2021-08-02 17:21:15

by Mikael Pettersson

[permalink] [raw]
Subject: [BISECTED] 5.14.0-rc4 broke drm/ttm when !CONFIG_DEBUG_FS

Booting 5.14.0-rc4 on my box with Radeon graphics breaks with

[drm:radeon_ttm_init [radeon]] *ERROR* failed initializing buffer
object driver(-19).
radeon 0000:01:00.0: Fatal error during GPU init

after which the screen goes black for the rest of kernel boot and
early user-space init.
Once the console login shows up the screen is in some legacy low-res
mode and Xorg can't be started.

A git bisect between v5.14-rc3 (good) and v5.14-rc4 (bad) identified

# first bad commit: [69de4421bb4c103ef42a32bafc596e23918c106f]
drm/ttm: Initialize debugfs from ttm_global_init()

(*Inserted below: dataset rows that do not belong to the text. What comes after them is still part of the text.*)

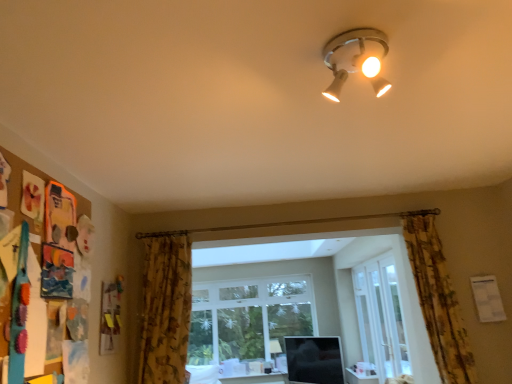 Where is `clear glass door at center`? Image resolution: width=512 pixels, height=384 pixels. clear glass door at center is located at coordinates tap(381, 317).

What is the approximate width of floral fabric curtain at lower left, which is the 1th curtain in left-to-right order?

The width of floral fabric curtain at lower left, which is the 1th curtain in left-to-right order, is 10.84 inches.

Measure the distance between floral fabric curtain at lower left, which is the 1th curtain in left-to-right order, and camera.

A distance of 8.77 feet exists between floral fabric curtain at lower left, which is the 1th curtain in left-to-right order, and camera.

The image size is (512, 384). What do you see at coordinates (257, 379) in the screenshot? I see `matte white table at lower center` at bounding box center [257, 379].

The width and height of the screenshot is (512, 384). I want to click on floral fabric curtain at right, arranged as the 1th curtain when viewed from the right, so click(437, 298).

The height and width of the screenshot is (384, 512). What are the coordinates of `clear glass window at center` in the screenshot? It's located at (248, 322).

Locate an element on the screen. The image size is (512, 384). white glossy screen door at center is located at coordinates (367, 323).

In order to click on matte white lamp at lower center, the first lamp when ordered from bottom to top in this screenshot , I will do `click(275, 349)`.

The height and width of the screenshot is (384, 512). Find the location of `clear glass door at center`. clear glass door at center is located at coordinates (381, 317).

Where is `window directly beneath the floral fabric curtain at lower left, which is the 1th curtain in left-to-right order (from a real-world perspective)`? window directly beneath the floral fabric curtain at lower left, which is the 1th curtain in left-to-right order (from a real-world perspective) is located at coordinates (248, 322).

Is point (260, 368) positioned in front of point (179, 234)?

No, it is behind (179, 234).

From the image's perspective, which one is positioned lower, clear glass window at center or floral fabric curtain at lower left, which is the 1th curtain in left-to-right order?

clear glass window at center is shown below in the image.

Can you confirm if clear glass window at center is smaller than floral fabric curtain at lower left, which appears as the second curtain when viewed from the right?

No.

Does floral fabric curtain at lower left, which is the 1th curtain in left-to-right order, have a greater width compared to white glossy screen door at center?

Yes, floral fabric curtain at lower left, which is the 1th curtain in left-to-right order, is wider than white glossy screen door at center.

Is white glossy screen door at center at the back of floral fabric curtain at lower left, which is the 1th curtain in left-to-right order?

No.

Based on their positions, is floral fabric curtain at lower left, which appears as the second curtain when viewed from the right, located to the left or right of white glossy screen door at center?

From the image, it's evident that floral fabric curtain at lower left, which appears as the second curtain when viewed from the right, is to the left of white glossy screen door at center.

From the picture: From the image's perspective, which is above, floral fabric curtain at lower left, which appears as the second curtain when viewed from the right, or white glossy screen door at center?

floral fabric curtain at lower left, which appears as the second curtain when viewed from the right, is shown above in the image.

Considering the sizes of objects matte white lamp at lower center, the second lamp viewed from the front, and clear glass window at center in the image provided, who is bigger, matte white lamp at lower center, the second lamp viewed from the front, or clear glass window at center?

With larger size is clear glass window at center.

Is matte white lamp at lower center, the first lamp when ordered from back to front, facing towards clear glass window at center?

No, matte white lamp at lower center, the first lamp when ordered from back to front, is not oriented towards clear glass window at center.

From the image's perspective, which is above, matte white lamp at lower center, the second lamp viewed from the front, or clear glass window at center?

From the image's view, clear glass window at center is above.

Do you think matte white lamp at lower center, the second lamp viewed from the top, is within clear glass window at center, or outside of it?

matte white lamp at lower center, the second lamp viewed from the top, is spatially situated outside clear glass window at center.

Can you confirm if white glossy screen door at center is shorter than matte white ceiling light at upper center, which appears as the 2th lamp when viewed from the back?

No, white glossy screen door at center is not shorter than matte white ceiling light at upper center, which appears as the 2th lamp when viewed from the back.

Is matte white ceiling light at upper center, which ranks as the second lamp in bottom-to-top order, completely or partially inside white glossy screen door at center?

No, matte white ceiling light at upper center, which ranks as the second lamp in bottom-to-top order, is not a part of white glossy screen door at center.

How distant is white glossy screen door at center from matte white ceiling light at upper center, the first lamp viewed from the front?

They are 14.46 feet apart.

Considering the sizes of objects white glossy screen door at center and matte white ceiling light at upper center, which appears as the 2th lamp when viewed from the back, in the image provided, who is bigger, white glossy screen door at center or matte white ceiling light at upper center, which appears as the 2th lamp when viewed from the back,?

Bigger between the two is white glossy screen door at center.

Considering the sizes of objects clear glass door at center and matte white table at lower center in the image provided, who is wider, clear glass door at center or matte white table at lower center?

Wider between the two is clear glass door at center.

Between clear glass door at center and matte white table at lower center, which one has smaller size?

matte white table at lower center.

Which is behind, point (386, 367) or point (277, 374)?

The point (277, 374) is more distant.

Looking at this image, how many degrees apart are the facing directions of clear glass door at center and matte white table at lower center?

They differ by 91.4 degrees in their facing directions.

Is matte white ceiling light at upper center, which ranks as the 1th lamp in top-to-bottom order, facing away from floral fabric curtain at right, which is the 2th curtain in left-to-right order?

matte white ceiling light at upper center, which ranks as the 1th lamp in top-to-bottom order, does not have its back to floral fabric curtain at right, which is the 2th curtain in left-to-right order.

From a real-world perspective, between matte white ceiling light at upper center, which appears as the 2th lamp when viewed from the back, and floral fabric curtain at right, arranged as the 1th curtain when viewed from the right, who is vertically lower?

floral fabric curtain at right, arranged as the 1th curtain when viewed from the right, from a real-world perspective.

Consider the image. Considering the sizes of matte white ceiling light at upper center, which appears as the 2th lamp when viewed from the back, and floral fabric curtain at right, which is the 2th curtain in left-to-right order, in the image, is matte white ceiling light at upper center, which appears as the 2th lamp when viewed from the back, wider or thinner than floral fabric curtain at right, which is the 2th curtain in left-to-right order,?

Considering their sizes, matte white ceiling light at upper center, which appears as the 2th lamp when viewed from the back, looks broader than floral fabric curtain at right, which is the 2th curtain in left-to-right order.

Is clear glass door at center at the back of floral fabric curtain at right, which is the 2th curtain in left-to-right order?

Yes, floral fabric curtain at right, which is the 2th curtain in left-to-right order, is facing away from clear glass door at center.

From a real-world perspective, which is physically below, floral fabric curtain at right, which is the 2th curtain in left-to-right order, or clear glass door at center?

clear glass door at center.

Is floral fabric curtain at right, arranged as the 1th curtain when viewed from the right, to the left or to the right of clear glass door at center in the image?

floral fabric curtain at right, arranged as the 1th curtain when viewed from the right, is to the left of clear glass door at center.

Where is `glass door behind the floral fabric curtain at right, which is the 2th curtain in left-to-right order`? The height and width of the screenshot is (384, 512). glass door behind the floral fabric curtain at right, which is the 2th curtain in left-to-right order is located at coordinates (381, 317).

Find the location of a particular element. This screenshot has width=512, height=384. curtain on the left side of clear glass window at center is located at coordinates (165, 307).

Identify the location of the 2nd curtain above the white glossy screen door at center (from a real-world perspective). (165, 307).

Considering their positions, is matte white table at lower center positioned closer to clear glass door at center than white glossy screen door at center?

Reverting that from 5.14.0-rc4 gives me a working kernel again.

Note that I have
# CONFIG_DEBUG_FS is not set

/Mikael


2021-08-02 18:38:18

by Duncan

[permalink] [raw]
Subject: Re: [BISECTED] 5.14.0-rc4 broke drm/ttm when !CONFIG_DEBUG_FS

[Not subscribed so please CC me. Manual quoting after using lore's
in-reply-to functionality. First time doing that so hope I got it
right.]

Mikael Pettersson <[email protected]> wrote...
> Booting 5.14.0-rc4 on my box with Radeon graphics breaks with
>
> [drm:radeon_ttm_init [radeon]] *ERROR* failed initializing buffer
> object driver(-19).
> radeon 0000:01:00.0: Fatal error during GPU init

Seeing this here too. amdgpu on polaris-11, on an old amd-fx6100
system.

> after which the screen goes black for the rest of kernel boot
> and early user-space init.

*NOT* seeing that. However, I have boot messages turned on by default
and I see them as usual, only it stays in vga-console mode instead of
switching to framebuffer after early-boot. I'm guessing MP has a
high-res boot-splash which doesn't work in vga mode, thus the
black-screen until the login shows up.

> Once the console login shows up the screen is in some legacy low-res
> mode and Xorg can't be started.
>
> A git bisect between v5.14-rc3 (good) and v5.14-rc4 (bad) identified
>
> # first bad commit: [69de4421bb4c103ef42a32bafc596e23918c106f]
> drm/ttm: Initialize debugfs from ttm_global_init()
>
> Reverting that from 5.14.0-rc4 gives me a working kernel again.
>
> Note that I have
> # CONFIG_DEBUG_FS is not set

That all matches here, including the unset CONFIG_DEBUG_FS and
confirming the revert on 5.14.0-rc4 works.

--
Duncan - HTML messages treated as spam
"They that can give up essential liberty to obtain a little
temporary safety, deserve neither liberty nor safety."
Benjamin Franklin

2021-08-03 06:56:04

by Mikael Pettersson

[permalink] [raw]
Subject: Re: [BISECTED] 5.14.0-rc4 broke drm/ttm when !CONFIG_DEBUG_FS

On Mon, Aug 2, 2021 at 8:29 PM Duncan <[email protected]> wrote:
>
> [Not subscribed so please CC me. Manual quoting after using lore's
> in-reply-to functionality. First time doing that so hope I got it
> right.]
>
> Mikael Pettersson <[email protected]> wrote...
> > Booting 5.14.0-rc4 on my box with Radeon graphics breaks with
> >
> > [drm:radeon_ttm_init [radeon]] *ERROR* failed initializing buffer
> > object driver(-19).
> > radeon 0000:01:00.0: Fatal error during GPU init
>
> Seeing this here too. amdgpu on polaris-11, on an old amd-fx6100
> system.
>
> > after which the screen goes black for the rest of kernel boot
> > and early user-space init.
>
> *NOT* seeing that. However, I have boot messages turned on by default
> and I see them as usual, only it stays in vga-console mode instead of
> switching to framebuffer after early-boot. I'm guessing MP has a
> high-res boot-splash which doesn't work in vga mode, thus the
> black-screen until the login shows up.

Yes, I have the Fedora boot splash enabled.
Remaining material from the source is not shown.